#### Source data
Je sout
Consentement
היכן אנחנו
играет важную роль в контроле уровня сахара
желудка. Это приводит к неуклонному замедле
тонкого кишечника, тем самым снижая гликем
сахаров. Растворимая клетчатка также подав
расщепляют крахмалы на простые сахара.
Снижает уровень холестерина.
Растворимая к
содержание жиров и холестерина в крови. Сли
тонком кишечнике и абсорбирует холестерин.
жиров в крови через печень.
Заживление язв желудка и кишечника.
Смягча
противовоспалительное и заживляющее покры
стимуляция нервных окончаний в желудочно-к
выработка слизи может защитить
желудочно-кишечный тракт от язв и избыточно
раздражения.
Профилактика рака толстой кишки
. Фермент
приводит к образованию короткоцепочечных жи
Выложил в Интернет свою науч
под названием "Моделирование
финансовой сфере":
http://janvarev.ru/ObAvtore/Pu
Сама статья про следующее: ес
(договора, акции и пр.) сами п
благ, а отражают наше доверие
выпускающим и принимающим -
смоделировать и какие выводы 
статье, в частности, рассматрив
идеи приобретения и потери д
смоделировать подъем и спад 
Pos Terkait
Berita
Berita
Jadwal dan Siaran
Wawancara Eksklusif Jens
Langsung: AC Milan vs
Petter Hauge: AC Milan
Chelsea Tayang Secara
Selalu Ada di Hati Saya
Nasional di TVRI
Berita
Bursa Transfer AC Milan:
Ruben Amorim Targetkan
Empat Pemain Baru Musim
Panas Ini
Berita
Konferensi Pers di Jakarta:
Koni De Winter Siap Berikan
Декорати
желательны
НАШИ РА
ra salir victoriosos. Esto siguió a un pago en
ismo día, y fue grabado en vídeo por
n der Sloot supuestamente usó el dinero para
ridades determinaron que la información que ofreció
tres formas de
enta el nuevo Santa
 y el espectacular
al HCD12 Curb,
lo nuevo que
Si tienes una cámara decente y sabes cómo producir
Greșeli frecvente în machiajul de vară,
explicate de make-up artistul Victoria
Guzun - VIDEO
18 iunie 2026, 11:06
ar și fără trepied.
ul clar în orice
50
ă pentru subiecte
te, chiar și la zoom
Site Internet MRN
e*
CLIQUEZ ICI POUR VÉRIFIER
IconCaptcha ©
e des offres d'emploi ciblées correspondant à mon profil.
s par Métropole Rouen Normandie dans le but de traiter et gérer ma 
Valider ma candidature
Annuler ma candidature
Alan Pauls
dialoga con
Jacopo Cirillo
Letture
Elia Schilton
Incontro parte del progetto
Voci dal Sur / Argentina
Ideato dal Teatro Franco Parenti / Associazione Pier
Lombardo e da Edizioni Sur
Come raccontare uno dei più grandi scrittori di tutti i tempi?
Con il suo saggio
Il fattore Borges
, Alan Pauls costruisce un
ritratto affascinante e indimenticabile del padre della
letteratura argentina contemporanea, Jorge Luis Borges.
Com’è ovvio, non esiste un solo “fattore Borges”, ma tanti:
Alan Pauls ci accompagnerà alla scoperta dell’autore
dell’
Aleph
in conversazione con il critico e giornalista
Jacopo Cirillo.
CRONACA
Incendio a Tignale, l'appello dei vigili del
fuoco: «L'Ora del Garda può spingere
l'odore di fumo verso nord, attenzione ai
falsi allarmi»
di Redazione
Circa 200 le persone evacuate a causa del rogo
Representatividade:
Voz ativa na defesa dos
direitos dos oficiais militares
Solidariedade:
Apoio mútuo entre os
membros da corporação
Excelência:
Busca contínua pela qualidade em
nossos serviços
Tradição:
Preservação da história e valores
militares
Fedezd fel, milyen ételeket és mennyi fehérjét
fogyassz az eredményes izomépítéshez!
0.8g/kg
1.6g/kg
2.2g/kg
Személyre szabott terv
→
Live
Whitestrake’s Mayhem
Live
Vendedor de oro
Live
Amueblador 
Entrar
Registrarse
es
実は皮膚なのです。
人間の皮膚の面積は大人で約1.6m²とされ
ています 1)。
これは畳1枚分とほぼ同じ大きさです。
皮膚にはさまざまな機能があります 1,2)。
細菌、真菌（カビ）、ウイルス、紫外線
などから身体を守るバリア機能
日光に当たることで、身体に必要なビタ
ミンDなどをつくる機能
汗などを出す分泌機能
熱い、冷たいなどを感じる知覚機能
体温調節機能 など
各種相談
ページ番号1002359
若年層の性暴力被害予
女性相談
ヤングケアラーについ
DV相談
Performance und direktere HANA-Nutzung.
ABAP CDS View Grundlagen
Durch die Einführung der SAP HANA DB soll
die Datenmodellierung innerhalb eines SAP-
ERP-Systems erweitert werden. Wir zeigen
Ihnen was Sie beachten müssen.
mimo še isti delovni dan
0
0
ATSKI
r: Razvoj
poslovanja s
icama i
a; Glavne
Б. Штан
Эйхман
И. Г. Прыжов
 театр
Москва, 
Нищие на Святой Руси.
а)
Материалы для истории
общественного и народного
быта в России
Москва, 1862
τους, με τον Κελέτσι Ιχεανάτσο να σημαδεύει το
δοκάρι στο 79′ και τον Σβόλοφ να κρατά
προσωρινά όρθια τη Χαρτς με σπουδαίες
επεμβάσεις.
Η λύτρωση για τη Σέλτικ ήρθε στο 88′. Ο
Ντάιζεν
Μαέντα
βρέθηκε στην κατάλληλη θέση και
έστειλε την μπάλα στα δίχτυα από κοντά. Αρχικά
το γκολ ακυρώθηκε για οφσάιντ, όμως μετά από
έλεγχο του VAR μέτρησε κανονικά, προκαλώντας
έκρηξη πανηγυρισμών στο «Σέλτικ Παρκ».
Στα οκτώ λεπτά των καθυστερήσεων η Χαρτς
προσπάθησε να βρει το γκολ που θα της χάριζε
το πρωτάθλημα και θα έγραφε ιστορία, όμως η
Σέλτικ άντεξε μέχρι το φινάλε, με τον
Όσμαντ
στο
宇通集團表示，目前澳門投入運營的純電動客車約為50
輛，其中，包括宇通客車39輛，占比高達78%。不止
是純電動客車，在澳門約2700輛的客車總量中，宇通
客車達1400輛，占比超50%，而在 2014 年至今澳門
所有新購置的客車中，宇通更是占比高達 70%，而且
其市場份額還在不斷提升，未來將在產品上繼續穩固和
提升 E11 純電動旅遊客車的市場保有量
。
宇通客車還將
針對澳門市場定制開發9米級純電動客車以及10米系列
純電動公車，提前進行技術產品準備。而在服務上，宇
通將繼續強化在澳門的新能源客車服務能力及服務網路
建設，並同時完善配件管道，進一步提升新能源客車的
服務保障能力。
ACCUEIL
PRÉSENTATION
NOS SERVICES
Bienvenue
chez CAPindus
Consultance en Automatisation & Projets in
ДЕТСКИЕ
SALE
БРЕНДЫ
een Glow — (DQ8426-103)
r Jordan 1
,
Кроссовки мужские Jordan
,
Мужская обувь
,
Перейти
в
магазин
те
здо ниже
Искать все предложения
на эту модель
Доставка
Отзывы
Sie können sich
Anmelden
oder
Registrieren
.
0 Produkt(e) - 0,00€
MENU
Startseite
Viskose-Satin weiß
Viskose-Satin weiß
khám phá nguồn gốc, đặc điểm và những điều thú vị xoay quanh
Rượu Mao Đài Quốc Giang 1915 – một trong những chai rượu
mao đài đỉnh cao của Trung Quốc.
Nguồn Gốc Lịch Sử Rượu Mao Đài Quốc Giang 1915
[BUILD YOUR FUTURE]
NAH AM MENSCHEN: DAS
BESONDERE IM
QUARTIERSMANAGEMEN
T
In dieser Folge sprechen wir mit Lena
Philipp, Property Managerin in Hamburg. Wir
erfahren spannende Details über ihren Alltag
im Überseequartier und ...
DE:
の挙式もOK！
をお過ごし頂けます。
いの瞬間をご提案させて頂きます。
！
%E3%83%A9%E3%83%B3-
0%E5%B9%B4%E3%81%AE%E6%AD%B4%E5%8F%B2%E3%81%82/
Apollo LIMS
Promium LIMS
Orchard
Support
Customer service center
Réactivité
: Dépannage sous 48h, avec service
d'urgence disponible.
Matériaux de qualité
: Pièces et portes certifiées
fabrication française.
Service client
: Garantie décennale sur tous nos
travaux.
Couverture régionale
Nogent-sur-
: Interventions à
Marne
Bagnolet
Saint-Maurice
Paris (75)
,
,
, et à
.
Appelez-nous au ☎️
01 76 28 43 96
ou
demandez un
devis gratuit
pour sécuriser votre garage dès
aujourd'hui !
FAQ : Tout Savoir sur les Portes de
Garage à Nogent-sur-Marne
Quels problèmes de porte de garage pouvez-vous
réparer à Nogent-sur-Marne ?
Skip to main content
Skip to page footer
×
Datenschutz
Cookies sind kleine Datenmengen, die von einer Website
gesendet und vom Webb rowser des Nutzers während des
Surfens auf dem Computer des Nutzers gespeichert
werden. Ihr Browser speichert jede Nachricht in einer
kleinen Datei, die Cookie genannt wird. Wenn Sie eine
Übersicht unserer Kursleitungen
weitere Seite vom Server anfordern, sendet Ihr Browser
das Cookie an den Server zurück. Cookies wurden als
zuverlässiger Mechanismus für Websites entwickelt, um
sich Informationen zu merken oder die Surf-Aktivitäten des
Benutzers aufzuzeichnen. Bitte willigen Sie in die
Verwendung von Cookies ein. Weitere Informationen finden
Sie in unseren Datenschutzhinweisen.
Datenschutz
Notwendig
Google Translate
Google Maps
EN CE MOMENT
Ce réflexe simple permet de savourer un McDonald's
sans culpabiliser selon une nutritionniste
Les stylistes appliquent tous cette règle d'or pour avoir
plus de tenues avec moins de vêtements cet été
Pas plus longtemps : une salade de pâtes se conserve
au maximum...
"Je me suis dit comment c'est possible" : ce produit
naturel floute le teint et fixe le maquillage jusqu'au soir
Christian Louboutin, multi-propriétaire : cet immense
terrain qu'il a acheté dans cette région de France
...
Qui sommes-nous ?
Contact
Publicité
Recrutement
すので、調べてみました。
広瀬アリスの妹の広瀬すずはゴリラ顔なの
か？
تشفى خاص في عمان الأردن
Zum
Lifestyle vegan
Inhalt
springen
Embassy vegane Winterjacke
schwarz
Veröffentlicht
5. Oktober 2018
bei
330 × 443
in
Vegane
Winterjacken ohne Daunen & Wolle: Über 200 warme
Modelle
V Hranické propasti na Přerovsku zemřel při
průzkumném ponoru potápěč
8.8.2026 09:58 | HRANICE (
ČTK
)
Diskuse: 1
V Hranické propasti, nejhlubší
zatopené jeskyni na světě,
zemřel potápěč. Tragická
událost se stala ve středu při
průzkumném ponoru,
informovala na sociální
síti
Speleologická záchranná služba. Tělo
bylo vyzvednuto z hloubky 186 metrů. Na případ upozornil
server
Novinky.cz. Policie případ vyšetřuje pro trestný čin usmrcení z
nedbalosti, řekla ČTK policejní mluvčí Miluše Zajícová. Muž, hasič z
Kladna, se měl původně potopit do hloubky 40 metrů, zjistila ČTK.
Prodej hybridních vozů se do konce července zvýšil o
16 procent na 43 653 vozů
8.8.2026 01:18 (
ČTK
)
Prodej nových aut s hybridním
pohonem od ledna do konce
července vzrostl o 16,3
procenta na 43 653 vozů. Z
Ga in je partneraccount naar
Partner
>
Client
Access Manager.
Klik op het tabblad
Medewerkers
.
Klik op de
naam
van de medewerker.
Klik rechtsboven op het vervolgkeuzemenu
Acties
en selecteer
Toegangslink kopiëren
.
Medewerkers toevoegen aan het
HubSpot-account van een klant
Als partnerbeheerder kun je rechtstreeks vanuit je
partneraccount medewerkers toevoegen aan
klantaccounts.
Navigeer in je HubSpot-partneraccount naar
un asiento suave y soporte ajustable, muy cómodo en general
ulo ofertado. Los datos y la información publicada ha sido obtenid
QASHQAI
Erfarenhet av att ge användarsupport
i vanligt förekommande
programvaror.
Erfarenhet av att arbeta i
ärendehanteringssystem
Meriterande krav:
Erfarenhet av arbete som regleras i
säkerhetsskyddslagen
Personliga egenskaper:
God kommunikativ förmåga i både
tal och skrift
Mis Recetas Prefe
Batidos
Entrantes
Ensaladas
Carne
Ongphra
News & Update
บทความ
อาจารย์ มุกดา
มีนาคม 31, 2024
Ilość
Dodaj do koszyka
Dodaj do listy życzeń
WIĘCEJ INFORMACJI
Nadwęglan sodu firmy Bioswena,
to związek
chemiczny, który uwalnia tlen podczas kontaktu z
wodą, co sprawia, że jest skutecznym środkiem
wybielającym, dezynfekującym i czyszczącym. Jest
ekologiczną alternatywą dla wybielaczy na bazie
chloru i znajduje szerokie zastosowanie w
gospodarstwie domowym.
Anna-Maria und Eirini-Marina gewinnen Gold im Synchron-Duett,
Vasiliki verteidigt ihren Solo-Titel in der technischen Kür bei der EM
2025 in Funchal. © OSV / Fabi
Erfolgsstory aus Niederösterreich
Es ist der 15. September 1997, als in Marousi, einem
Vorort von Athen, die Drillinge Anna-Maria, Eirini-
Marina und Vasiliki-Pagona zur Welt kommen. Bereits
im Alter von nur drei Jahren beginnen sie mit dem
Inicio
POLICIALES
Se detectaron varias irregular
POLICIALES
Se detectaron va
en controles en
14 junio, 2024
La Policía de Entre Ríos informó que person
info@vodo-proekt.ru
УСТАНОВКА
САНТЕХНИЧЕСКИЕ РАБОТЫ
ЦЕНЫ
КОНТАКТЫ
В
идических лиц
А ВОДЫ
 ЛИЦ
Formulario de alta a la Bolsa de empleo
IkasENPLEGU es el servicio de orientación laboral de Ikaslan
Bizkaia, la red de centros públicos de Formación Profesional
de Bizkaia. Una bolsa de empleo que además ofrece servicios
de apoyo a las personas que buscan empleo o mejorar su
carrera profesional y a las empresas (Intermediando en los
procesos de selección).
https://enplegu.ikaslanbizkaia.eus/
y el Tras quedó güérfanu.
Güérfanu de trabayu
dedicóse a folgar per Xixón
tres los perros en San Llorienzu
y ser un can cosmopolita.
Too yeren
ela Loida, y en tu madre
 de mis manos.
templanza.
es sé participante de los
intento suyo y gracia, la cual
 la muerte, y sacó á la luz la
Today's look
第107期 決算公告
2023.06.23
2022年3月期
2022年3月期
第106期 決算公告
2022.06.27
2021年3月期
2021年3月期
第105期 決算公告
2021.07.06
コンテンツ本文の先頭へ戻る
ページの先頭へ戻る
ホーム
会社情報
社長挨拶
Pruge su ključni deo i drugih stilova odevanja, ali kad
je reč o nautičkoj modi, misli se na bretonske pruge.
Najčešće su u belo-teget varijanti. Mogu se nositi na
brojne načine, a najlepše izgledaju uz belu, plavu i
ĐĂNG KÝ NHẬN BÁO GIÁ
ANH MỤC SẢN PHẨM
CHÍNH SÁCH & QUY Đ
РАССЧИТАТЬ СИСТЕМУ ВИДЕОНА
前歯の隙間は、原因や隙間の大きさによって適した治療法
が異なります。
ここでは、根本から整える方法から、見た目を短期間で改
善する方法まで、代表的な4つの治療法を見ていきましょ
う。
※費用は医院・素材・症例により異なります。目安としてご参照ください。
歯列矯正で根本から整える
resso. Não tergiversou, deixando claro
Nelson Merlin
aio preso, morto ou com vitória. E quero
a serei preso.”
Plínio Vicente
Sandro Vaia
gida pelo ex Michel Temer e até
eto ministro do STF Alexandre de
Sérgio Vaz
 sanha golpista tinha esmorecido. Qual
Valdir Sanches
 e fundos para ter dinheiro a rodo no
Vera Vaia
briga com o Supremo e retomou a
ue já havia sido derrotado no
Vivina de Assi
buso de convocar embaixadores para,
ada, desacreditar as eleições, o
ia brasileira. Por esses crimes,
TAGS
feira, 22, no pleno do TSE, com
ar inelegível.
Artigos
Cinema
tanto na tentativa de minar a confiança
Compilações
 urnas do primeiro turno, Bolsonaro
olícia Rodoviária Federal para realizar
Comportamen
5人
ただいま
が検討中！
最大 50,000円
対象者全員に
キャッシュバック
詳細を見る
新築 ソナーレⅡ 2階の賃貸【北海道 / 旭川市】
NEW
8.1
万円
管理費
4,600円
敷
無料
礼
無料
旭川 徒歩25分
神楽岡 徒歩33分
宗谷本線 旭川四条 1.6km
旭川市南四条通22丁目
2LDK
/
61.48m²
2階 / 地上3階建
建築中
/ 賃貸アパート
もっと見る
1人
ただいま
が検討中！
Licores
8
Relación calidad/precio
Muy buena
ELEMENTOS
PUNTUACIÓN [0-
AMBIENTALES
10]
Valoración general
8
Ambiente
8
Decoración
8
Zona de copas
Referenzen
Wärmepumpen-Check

#### What you will do
In the listing above, how many lines hold the string "Milan"? Only the number is to be reported.

#### Exercise result
3